• ASSIGNMENT:
Only the lines below from the one containing "Return results in <instances>...</instances>. Mask" to the one containing "Return results in <instances>...</instances>. Point" should be repeated, both included and unchanged.

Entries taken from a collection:
• • • • •

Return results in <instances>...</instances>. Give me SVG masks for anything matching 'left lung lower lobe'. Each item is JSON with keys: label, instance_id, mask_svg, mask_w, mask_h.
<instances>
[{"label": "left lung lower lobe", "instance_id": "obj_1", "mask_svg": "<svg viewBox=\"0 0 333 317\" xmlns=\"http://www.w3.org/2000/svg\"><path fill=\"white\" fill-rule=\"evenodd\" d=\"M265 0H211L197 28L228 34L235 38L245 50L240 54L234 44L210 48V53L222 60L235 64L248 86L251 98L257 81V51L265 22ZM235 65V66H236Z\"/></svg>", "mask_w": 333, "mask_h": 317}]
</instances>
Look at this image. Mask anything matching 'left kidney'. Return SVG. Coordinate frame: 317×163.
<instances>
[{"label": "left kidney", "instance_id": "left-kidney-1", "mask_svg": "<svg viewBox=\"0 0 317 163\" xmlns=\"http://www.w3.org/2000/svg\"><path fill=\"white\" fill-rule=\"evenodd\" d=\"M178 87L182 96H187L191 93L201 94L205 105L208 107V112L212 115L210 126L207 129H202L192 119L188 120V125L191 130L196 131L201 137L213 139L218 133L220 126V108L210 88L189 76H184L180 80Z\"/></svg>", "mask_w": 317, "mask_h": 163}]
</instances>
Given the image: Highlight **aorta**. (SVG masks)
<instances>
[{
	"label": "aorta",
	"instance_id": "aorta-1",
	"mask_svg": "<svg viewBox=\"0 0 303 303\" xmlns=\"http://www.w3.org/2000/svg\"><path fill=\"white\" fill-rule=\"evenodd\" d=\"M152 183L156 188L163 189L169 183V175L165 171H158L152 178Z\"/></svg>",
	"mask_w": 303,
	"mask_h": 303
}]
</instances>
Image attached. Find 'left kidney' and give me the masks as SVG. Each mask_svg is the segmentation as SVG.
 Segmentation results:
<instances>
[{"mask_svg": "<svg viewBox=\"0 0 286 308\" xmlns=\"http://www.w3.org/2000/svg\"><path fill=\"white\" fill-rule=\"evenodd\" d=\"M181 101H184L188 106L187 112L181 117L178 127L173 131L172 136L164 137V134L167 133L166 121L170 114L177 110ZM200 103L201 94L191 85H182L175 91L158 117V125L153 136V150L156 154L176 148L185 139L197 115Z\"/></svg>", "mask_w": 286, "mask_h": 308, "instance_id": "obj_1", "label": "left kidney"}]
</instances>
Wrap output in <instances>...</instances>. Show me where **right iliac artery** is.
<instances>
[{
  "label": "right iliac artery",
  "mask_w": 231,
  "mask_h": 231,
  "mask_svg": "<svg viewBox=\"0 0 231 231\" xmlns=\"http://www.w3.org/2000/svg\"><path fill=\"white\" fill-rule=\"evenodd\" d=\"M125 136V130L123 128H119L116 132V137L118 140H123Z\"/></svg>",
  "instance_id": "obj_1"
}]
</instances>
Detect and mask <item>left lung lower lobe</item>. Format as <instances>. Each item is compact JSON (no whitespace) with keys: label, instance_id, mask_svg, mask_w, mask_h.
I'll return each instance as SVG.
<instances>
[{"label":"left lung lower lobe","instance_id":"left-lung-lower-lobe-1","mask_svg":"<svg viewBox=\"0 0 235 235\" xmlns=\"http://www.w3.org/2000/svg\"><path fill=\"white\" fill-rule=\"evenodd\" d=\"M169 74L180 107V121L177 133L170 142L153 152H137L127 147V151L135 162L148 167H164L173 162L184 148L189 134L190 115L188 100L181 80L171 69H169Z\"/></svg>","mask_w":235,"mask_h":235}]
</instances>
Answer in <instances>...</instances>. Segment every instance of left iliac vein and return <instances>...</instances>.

• • • • •

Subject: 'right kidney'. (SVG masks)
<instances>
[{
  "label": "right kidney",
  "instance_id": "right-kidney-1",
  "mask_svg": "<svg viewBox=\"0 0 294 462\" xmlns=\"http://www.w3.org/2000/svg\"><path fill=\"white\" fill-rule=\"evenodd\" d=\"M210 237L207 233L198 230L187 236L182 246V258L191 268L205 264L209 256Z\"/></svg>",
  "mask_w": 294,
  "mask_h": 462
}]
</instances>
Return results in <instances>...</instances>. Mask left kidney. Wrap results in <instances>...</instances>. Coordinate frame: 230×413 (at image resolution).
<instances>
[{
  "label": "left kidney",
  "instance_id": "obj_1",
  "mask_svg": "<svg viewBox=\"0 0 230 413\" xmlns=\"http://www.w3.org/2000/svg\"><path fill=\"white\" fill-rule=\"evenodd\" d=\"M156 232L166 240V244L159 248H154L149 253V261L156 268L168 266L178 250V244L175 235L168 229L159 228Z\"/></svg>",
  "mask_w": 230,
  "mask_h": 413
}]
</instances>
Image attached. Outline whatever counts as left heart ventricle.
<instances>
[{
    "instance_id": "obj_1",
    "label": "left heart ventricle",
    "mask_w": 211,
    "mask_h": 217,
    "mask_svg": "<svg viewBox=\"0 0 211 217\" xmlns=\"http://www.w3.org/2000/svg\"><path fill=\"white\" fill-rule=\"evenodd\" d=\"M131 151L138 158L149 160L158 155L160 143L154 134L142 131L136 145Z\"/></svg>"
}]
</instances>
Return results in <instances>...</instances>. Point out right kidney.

• • • • •

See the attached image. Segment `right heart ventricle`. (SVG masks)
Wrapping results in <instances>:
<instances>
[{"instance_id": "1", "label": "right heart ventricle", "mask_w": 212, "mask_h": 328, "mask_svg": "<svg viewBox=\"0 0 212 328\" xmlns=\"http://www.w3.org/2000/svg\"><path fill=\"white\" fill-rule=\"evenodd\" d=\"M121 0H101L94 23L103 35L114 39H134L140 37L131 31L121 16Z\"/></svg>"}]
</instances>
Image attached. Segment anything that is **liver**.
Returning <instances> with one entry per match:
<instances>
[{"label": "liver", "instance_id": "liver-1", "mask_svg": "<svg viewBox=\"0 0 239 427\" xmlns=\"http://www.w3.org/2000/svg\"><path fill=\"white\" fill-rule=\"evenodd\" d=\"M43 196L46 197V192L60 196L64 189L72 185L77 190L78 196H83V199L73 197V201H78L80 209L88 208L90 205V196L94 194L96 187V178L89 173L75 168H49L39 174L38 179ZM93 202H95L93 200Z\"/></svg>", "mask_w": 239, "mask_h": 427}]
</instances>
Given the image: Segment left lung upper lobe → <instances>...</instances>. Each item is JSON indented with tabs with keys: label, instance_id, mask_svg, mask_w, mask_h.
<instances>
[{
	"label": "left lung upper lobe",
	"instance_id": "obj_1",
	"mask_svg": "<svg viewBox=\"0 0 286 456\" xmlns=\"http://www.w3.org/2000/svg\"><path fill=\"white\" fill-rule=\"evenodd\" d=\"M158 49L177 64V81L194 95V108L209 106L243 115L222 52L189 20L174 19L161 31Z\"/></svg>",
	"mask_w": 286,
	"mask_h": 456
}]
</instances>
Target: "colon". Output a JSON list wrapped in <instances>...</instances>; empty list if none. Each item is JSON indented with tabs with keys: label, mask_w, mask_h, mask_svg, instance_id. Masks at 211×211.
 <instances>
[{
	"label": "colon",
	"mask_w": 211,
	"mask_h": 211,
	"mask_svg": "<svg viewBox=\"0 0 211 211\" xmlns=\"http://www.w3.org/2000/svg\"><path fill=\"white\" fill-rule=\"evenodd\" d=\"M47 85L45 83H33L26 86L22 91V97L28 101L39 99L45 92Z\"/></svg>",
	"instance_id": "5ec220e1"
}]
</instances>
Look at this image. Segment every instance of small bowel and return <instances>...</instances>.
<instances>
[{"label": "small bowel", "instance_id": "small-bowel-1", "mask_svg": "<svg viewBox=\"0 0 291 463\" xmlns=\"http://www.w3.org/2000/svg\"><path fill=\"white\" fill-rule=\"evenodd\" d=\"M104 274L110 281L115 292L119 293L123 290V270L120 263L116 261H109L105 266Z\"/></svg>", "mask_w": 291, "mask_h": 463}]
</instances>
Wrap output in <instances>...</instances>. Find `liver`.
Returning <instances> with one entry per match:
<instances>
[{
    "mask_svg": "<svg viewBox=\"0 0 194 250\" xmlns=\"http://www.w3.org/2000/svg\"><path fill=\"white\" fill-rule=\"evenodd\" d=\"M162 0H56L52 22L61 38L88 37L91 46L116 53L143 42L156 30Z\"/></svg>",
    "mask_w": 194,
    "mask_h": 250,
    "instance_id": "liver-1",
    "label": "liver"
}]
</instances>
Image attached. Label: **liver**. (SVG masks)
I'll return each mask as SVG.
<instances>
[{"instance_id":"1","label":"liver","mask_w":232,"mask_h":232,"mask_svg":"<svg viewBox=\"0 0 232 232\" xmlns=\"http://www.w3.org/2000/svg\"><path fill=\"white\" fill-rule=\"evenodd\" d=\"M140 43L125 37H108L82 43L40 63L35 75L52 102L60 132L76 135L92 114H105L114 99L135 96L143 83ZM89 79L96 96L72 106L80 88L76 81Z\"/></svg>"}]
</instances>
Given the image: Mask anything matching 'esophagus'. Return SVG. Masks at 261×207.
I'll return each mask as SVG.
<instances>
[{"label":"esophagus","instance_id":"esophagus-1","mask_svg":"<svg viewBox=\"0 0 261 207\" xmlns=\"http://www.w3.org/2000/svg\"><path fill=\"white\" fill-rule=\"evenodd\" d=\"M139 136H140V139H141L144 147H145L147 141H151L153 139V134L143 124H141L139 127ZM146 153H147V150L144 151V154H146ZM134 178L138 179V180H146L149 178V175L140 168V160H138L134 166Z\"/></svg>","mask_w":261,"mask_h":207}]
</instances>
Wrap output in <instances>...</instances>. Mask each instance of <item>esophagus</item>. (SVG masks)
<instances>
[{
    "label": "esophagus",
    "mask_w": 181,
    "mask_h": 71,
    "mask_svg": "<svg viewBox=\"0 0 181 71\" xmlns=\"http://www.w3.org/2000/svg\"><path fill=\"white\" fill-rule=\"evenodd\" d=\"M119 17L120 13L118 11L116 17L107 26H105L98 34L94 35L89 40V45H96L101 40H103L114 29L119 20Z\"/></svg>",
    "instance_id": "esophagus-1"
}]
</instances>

• • • • •

• EXPECTED ANSWER:
Return results in <instances>...</instances>. Mask left kidney. Wrap results in <instances>...</instances>. Coordinate frame: 230×413 (at image resolution).
<instances>
[{
  "label": "left kidney",
  "instance_id": "obj_1",
  "mask_svg": "<svg viewBox=\"0 0 230 413\" xmlns=\"http://www.w3.org/2000/svg\"><path fill=\"white\" fill-rule=\"evenodd\" d=\"M156 232L166 240V244L159 248H154L149 253V261L156 268L168 266L178 250V244L175 235L168 229L159 228Z\"/></svg>",
  "mask_w": 230,
  "mask_h": 413
}]
</instances>
Image attached. Outline whatever counts as left heart ventricle.
<instances>
[{
    "instance_id": "obj_1",
    "label": "left heart ventricle",
    "mask_w": 211,
    "mask_h": 217,
    "mask_svg": "<svg viewBox=\"0 0 211 217\" xmlns=\"http://www.w3.org/2000/svg\"><path fill=\"white\" fill-rule=\"evenodd\" d=\"M131 151L138 158L149 160L158 155L160 143L154 134L142 131L136 145Z\"/></svg>"
}]
</instances>
Return results in <instances>...</instances>. Point out right kidney.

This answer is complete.